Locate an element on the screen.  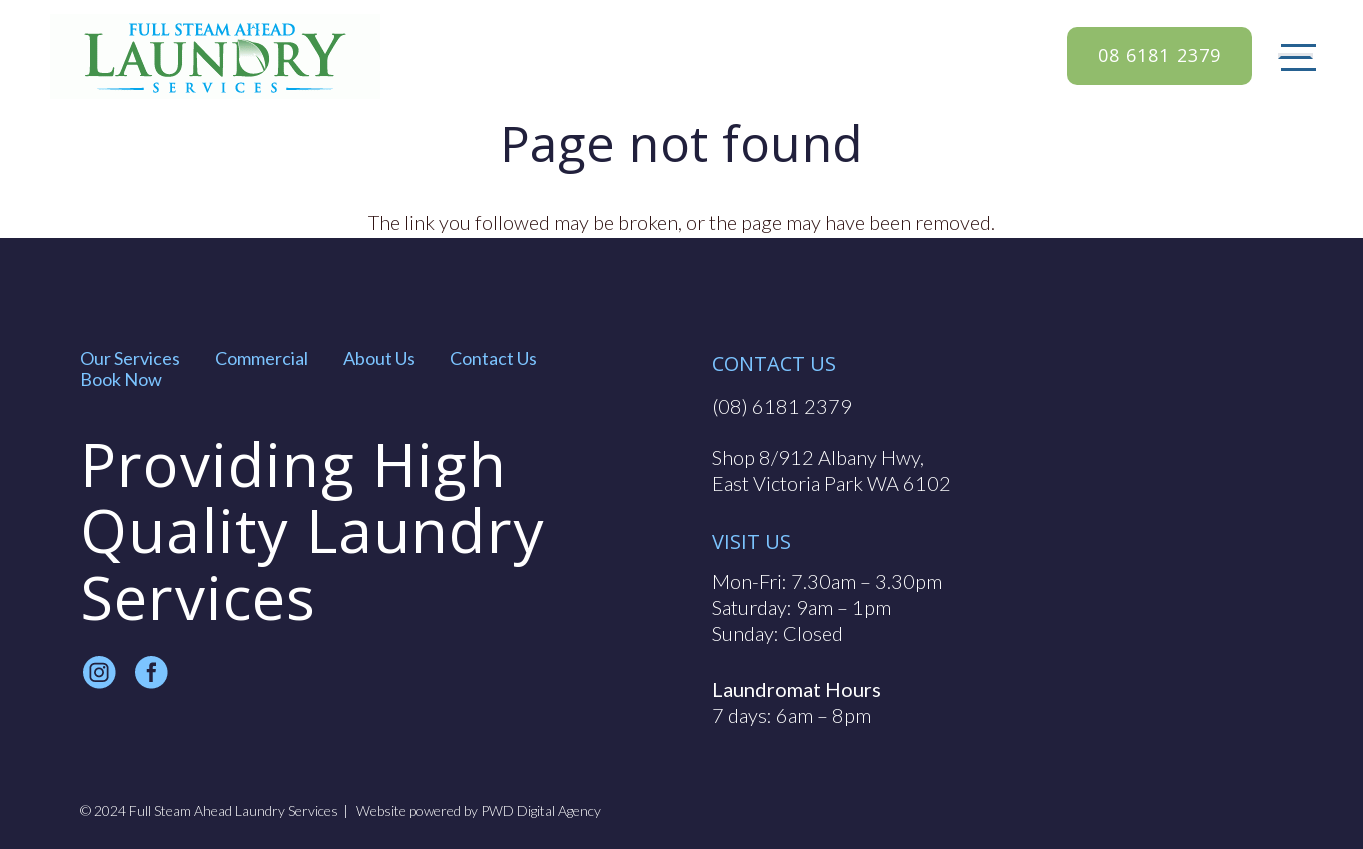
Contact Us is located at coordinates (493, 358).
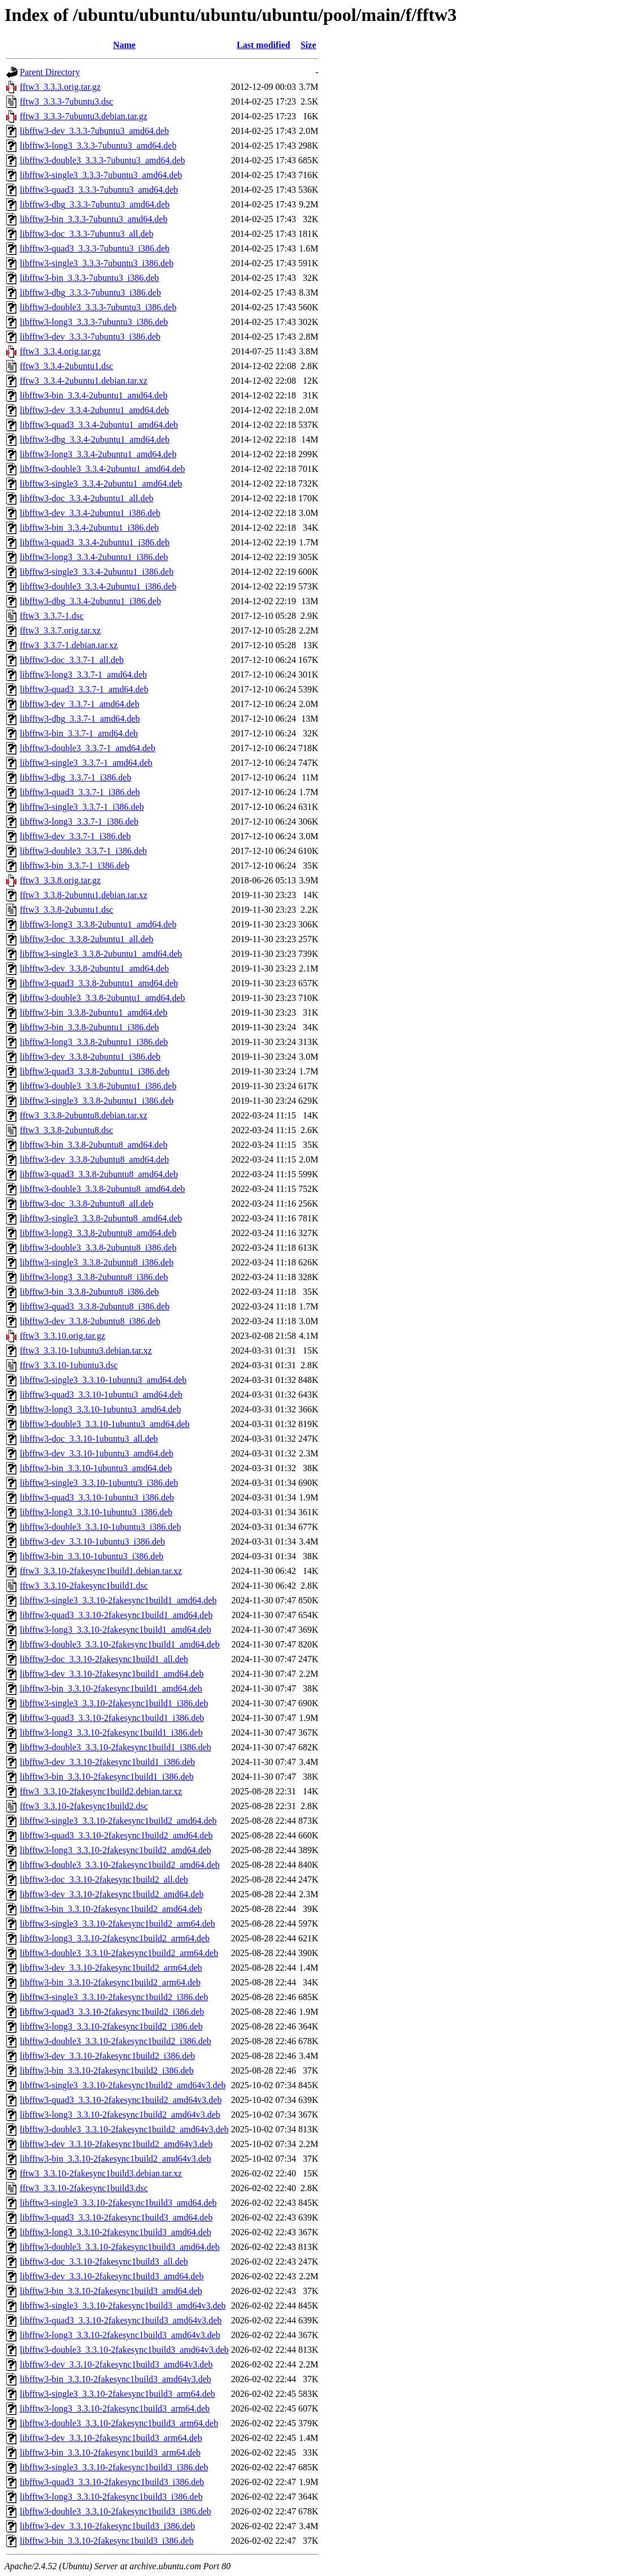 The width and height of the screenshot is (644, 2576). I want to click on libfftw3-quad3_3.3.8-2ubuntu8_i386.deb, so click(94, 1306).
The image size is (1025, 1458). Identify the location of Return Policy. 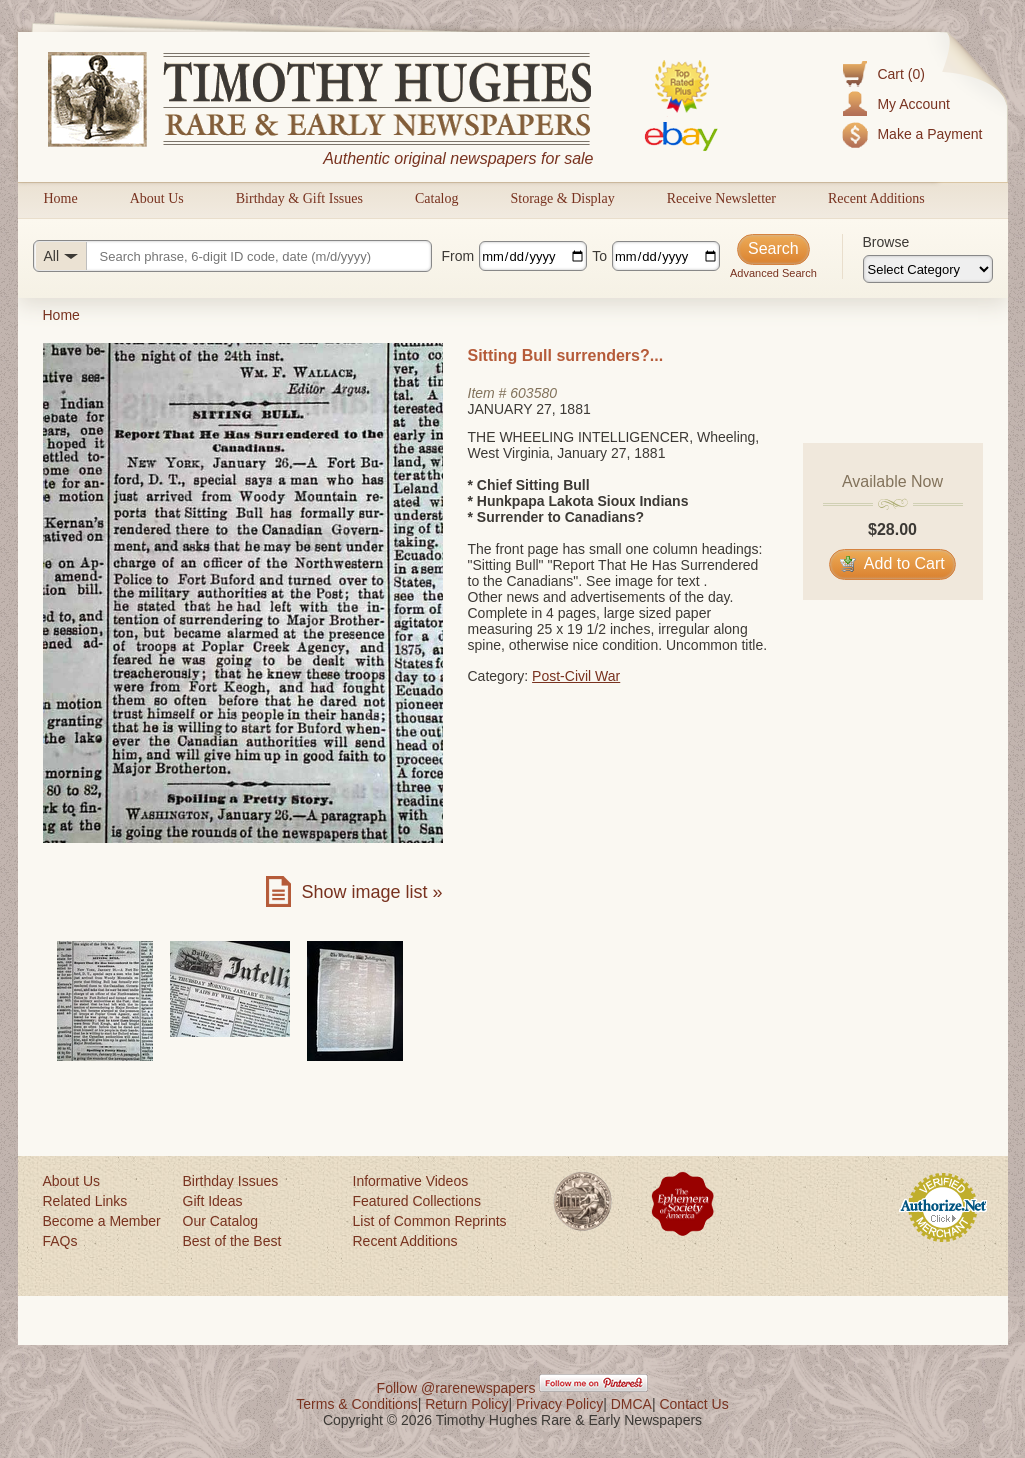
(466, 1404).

_ _ _

_Your instructions_: Nothing but the text is wanted: repeat the data above exactly, without its images.

_Answer box_:
Locate an element on the screen.  
Contact Us is located at coordinates (493, 358).
 The width and height of the screenshot is (644, 2576). I want to click on libfftw3-quad3_3.3.8-2ubuntu8_i386.deb, so click(94, 1306).
The image size is (1025, 1458). Identify the location of Return Policy. 
(466, 1404).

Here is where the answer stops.